Pour les patients atteints d'ostéoporose, il est recommandé que la plaque soit placée aussi près que possible de la ligne de partage des eaux, sans toutefois la dépasser.Les broches de Kirschner peuvent être utilisées pour fixer le tissu sous-chondral le plus proche du cubitus, et les broches de Kirschner côte à côte, associées à des clous et des vis de verrouillage, peuvent efficacement empêcher le déplacement secondaire de la fracture.

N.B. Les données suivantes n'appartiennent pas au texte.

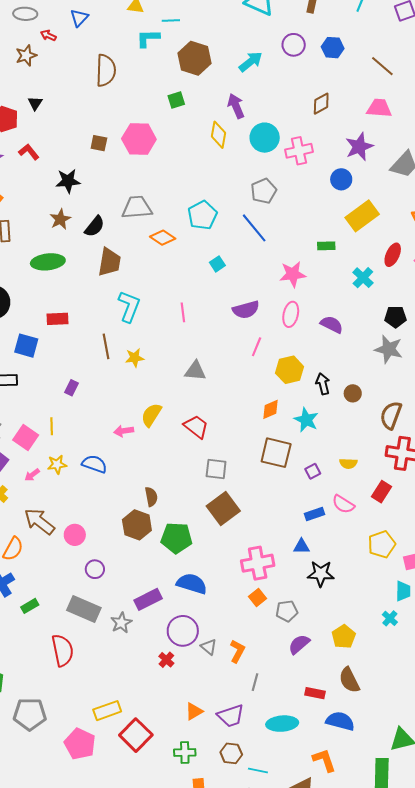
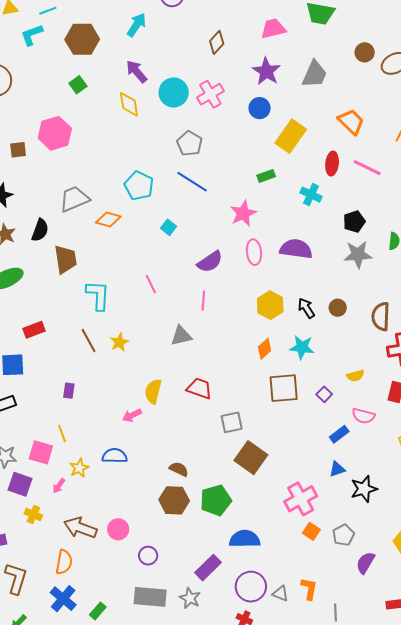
purple semicircle: (332, 325) -> (296, 249), size x1.4
pink line: (257, 347) -> (203, 300), moved
brown semicircle: (151, 497) -> (179, 469), turned -36

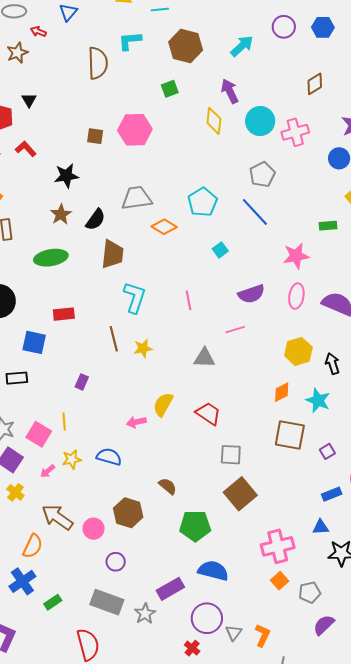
cyan L-shape: (32, 35) -> (130, 41), moved
pink line: (203, 300) -> (235, 330), turned 54
brown hexagon: (174, 500) -> (128, 513), moved
gray triangle: (280, 594) -> (234, 633), turned 30

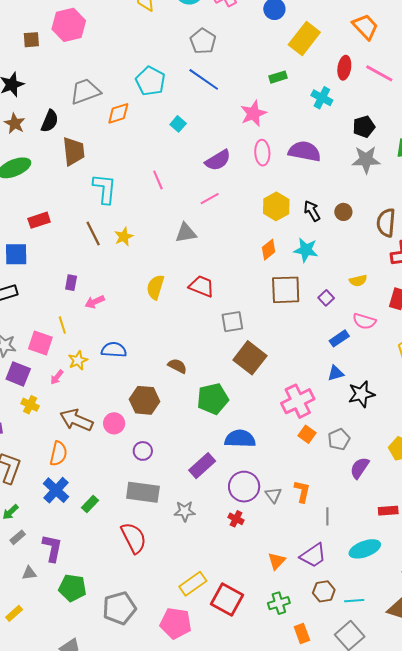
orange diamond: (164, 227) -> (118, 113), turned -35
pink arrow: (136, 422) -> (95, 302), moved
gray star: (145, 614) -> (185, 511), moved, turned -30

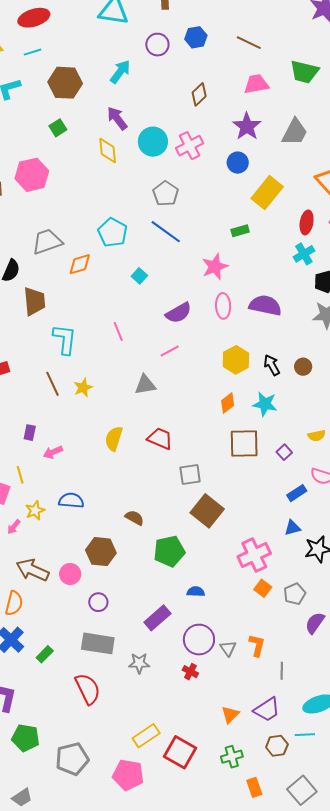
cyan cross: (322, 98) -> (304, 254), moved, turned 30
blue semicircle: (240, 439) -> (196, 592), size x0.6
cyan line: (354, 601) -> (305, 735), moved

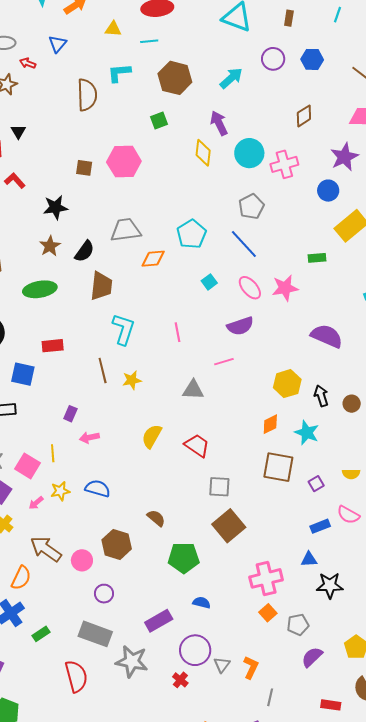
pink ellipse: (223, 306) -> (250, 288), moved, turned -50
gray star: (139, 663) -> (132, 661), size x1.5

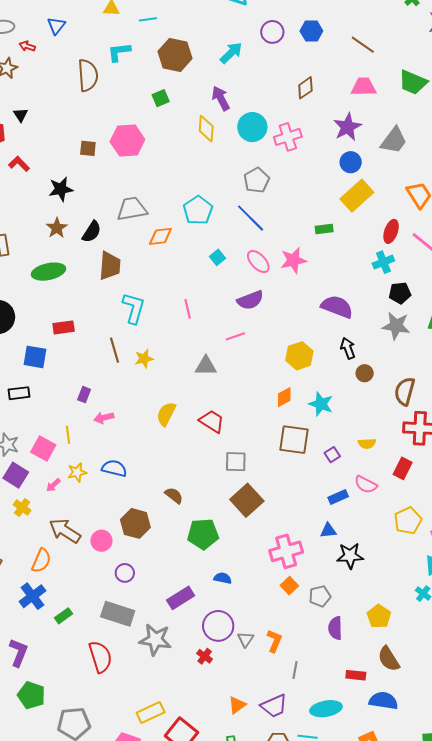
blue circle: (328, 191) -> (351, 162), moved
black arrow: (321, 396) -> (348, 348), moved
purple semicircle: (312, 657) -> (335, 628), turned -45

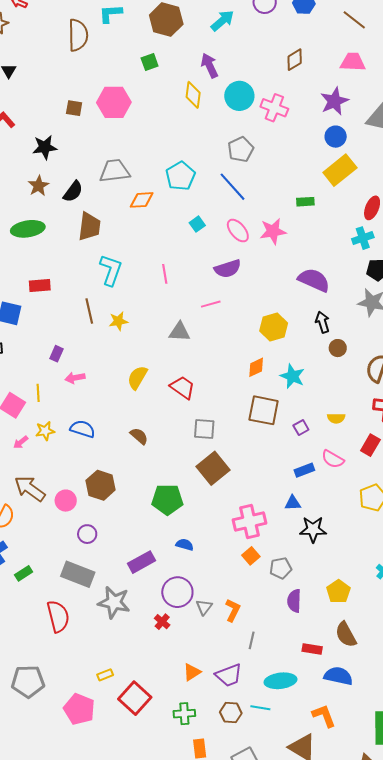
pink cross: (288, 137) -> (274, 108), turned 36
brown semicircle: (174, 495) -> (139, 436), moved
yellow rectangle: (151, 713) -> (105, 675), size x0.6

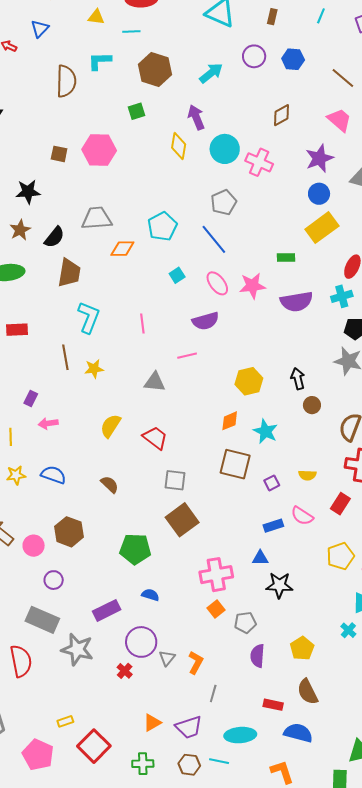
pink trapezoid: (353, 62) -> (339, 120), turned 36
purple semicircle: (314, 280) -> (296, 302), moved, turned 144

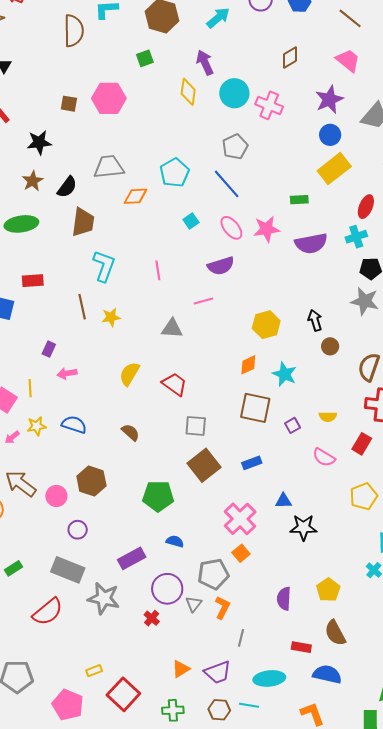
blue rectangle: (273, 526) -> (252, 463), moved
pink cross: (216, 575) -> (240, 519), turned -32
gray pentagon: (245, 623) -> (213, 574), moved, size x1.4
red semicircle: (21, 661) -> (48, 612), turned 64

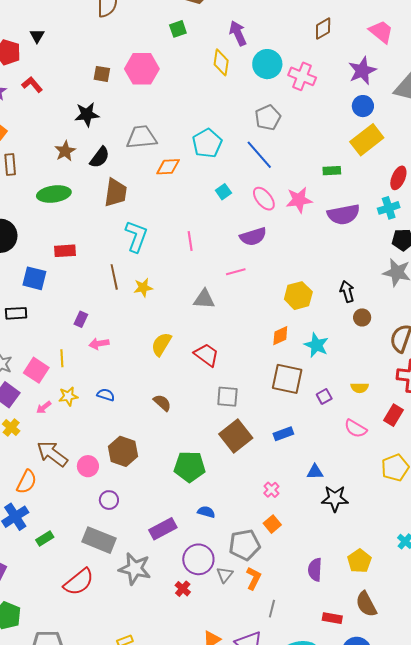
black star: (39, 142) -> (87, 114), moved
blue semicircle: (74, 425) -> (106, 395), size x0.7
pink cross: (240, 519) -> (271, 490), size x0.5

Une fois la plaque correctement positionnée, son extrémité proximale est fixée par une vis, et l'orifice ulnaire à l'extrémité distale est temporairement obturé par une broche de Kirschner. Une radioscopie peropératoire (incidences de face et de profil, et incidence latérale du poignet à 30°) permet de contrôler la réduction de la fracture et la position de fixation interne. Si la plaque est bien positionnée, mais que la broche de Kirschner est intra-articulaire, la récupération de l'inclinaison palmaire sera insuffisante. Ce problème peut être résolu en repositionnant la plaque selon la technique de fixation distale (Fig. 2, b).
Si elle s'accompagne de fractures dorsales et ulnaires (fracture par poinçon ulnaire/dorsale) et ne peut être complètement réduite par fermeture, les trois techniques suivantes peuvent être utilisées :
1. Pronez l'extrémité proximale du radius pour l'éloigner du site de fracture et poussez la fracture de la fosse lunaire vers le carpe par l'approche d'extension PCR ;
2. Pratiquez une petite incision sur la face dorsale des 4e et 5e compartiments pour exposer le fragment de fracture et fixez-le avec des vis dans le trou le plus ulnaire de la plaque.

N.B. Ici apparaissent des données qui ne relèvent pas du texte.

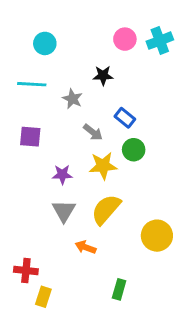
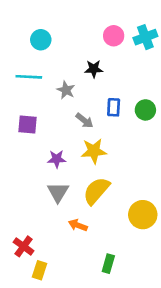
blue rectangle: (125, 118) -> (114, 107), turned 54
green circle: (134, 150) -> (145, 110), moved
red cross: (26, 271) -> (24, 246), turned 30

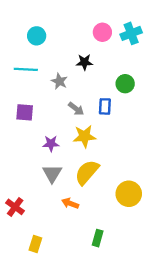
blue rectangle: (114, 107) -> (105, 106), moved
green circle: (145, 110) -> (125, 84), moved
red cross: (24, 246) -> (15, 207), moved

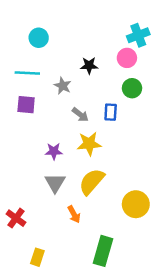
pink circle: (102, 32) -> (127, 58), moved
purple square: (25, 112) -> (26, 105), moved
orange arrow: (70, 203) -> (74, 214), turned -140
green rectangle: (98, 238) -> (103, 251), size x1.6

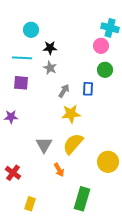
cyan cross: (138, 35) -> (110, 28), turned 36
black star: (89, 65) -> (50, 48), moved
gray arrow: (80, 115) -> (64, 91), turned -96
purple star: (54, 151) -> (11, 117), moved

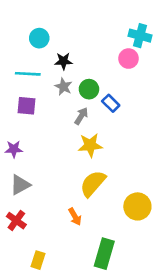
green circle: (105, 70) -> (89, 89), moved
blue rectangle: (88, 89) -> (111, 103), moved, turned -48
gray triangle: (44, 145) -> (20, 185), moved, turned 30

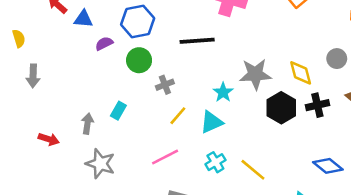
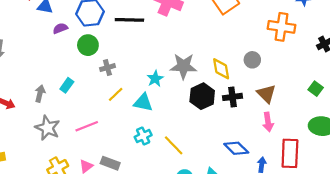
black line: (197, 41) -> (129, 20), moved
cyan triangle: (212, 122) -> (143, 102), turned 30
pink line: (165, 157) -> (87, 126), moved

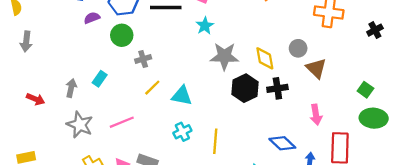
cyan star: (155, 79) -> (205, 26), moved
green square: (316, 89) -> (365, 90), moved
brown triangle: (266, 94) -> (316, 68), moved
yellow line: (174, 145) -> (215, 141), turned 50

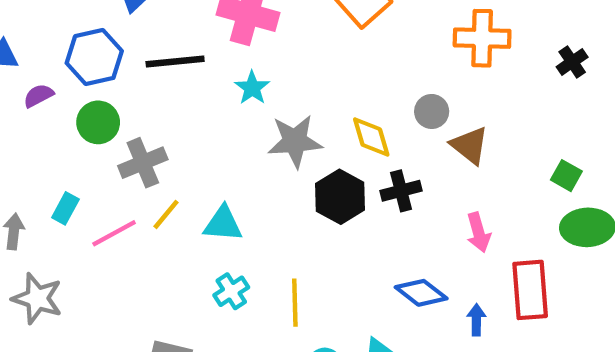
gray cross: (143, 59) -> (143, 163), size x1.5
pink line: (122, 122) -> (114, 233), moved

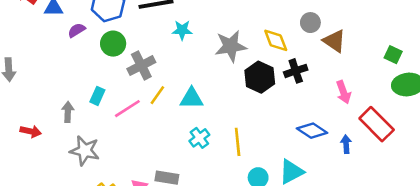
cyan star: (252, 88) -> (182, 30), moved, turned -30
red rectangle: (530, 290) -> (377, 124), turned -36

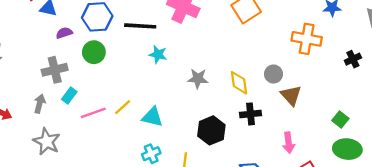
gray star: (231, 46) -> (198, 79), size x0.7
gray cross: (141, 65) -> (55, 70), moved
black hexagon: (260, 77) -> (211, 130), moved

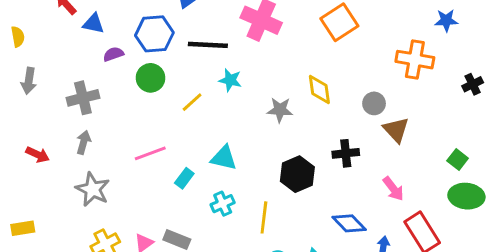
gray cross: (55, 70) -> (83, 98), moved
yellow diamond: (239, 83) -> (319, 89), moved
cyan rectangle: (69, 96) -> (184, 178), moved
yellow line: (123, 107) -> (192, 102), moved
pink arrow: (289, 143) -> (393, 189), turned -30

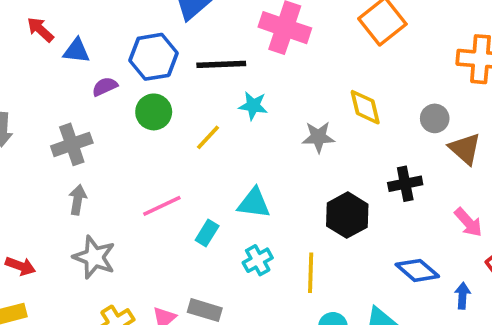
red arrow: (38, 155) -> (20, 266), moved

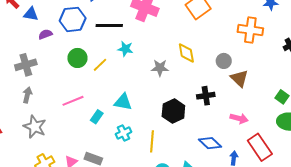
green circle: (154, 112) -> (77, 58), moved
pink arrow: (468, 222) -> (239, 118), turned -36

3. Fixation percutanée fermée ou mini-invasive à l'aide d'une arthroscopie.
Une fois la réduction satisfaisante et la plaque correctement positionnée, la fixation finale est relativement simple. Si la broche de Kirschner ulnaire proximale est correctement positionnée et qu'aucune vis ne se trouve dans la cavité articulaire, une réduction anatomique peut être obtenue.
expérience de sélection de visEn raison de la comminution importante de l'os cortical dorsal, la longueur de la vis peut être difficile à mesurer avec précision. Des vis trop longues risquent d'irriter le tendon, tandis que des vis trop courtes ne permettent pas de soutenir et de fixer correctement le fragment dorsal. C'est pourquoi l'auteur recommande l'utilisation de vis autobloquantes filetées et de vis autobloquantes multiaxiales au niveau de l'apophyse styloïde radiale et de l'orifice le plus ulnaire, et de vis autobloquantes à tige polie dans les autres positions. L'utilisation d'une pointe mousse permet d'éviter l'irritation du tendon, même en cas d'utilisation de l'orifice dorsal. Pour la fixation proximale par plaque verrouillée, deux vis autobloquantes et une vis ordinaire (placée à travers l'ellipse) peuvent être utilisées.
4. Résumé du texte intégral :
L'ostéosynthèse par plaque verrouillée palmaire des fractures du radius distal peut donner de bons résultats cliniques, qui dépendent principalement du choix des indications et d'une excellente maîtrise chirurgicale. Cette méthode permet un meilleur pronostic fonctionnel précoce, mais n'offre pas de différence significative en termes de fonction à long terme et de résultats radiologiques par rapport aux autres méthodes. L'incidence des complications postopératoires est similaire, et la perte de réduction est plus fréquente avec la fixation externe, la fixation percutanée par broches de Kirschner et l'ostéosynthèse plâtrée. Les infections du trajet de l'aiguille sont plus fréquentes, et les problèmes tendineux extenseurs sont plus fréquents avec les systèmes de fixation par plaque du radius distal. Chez les patients ostéoporotiques, la plaque palmaire reste le traitement de première intention.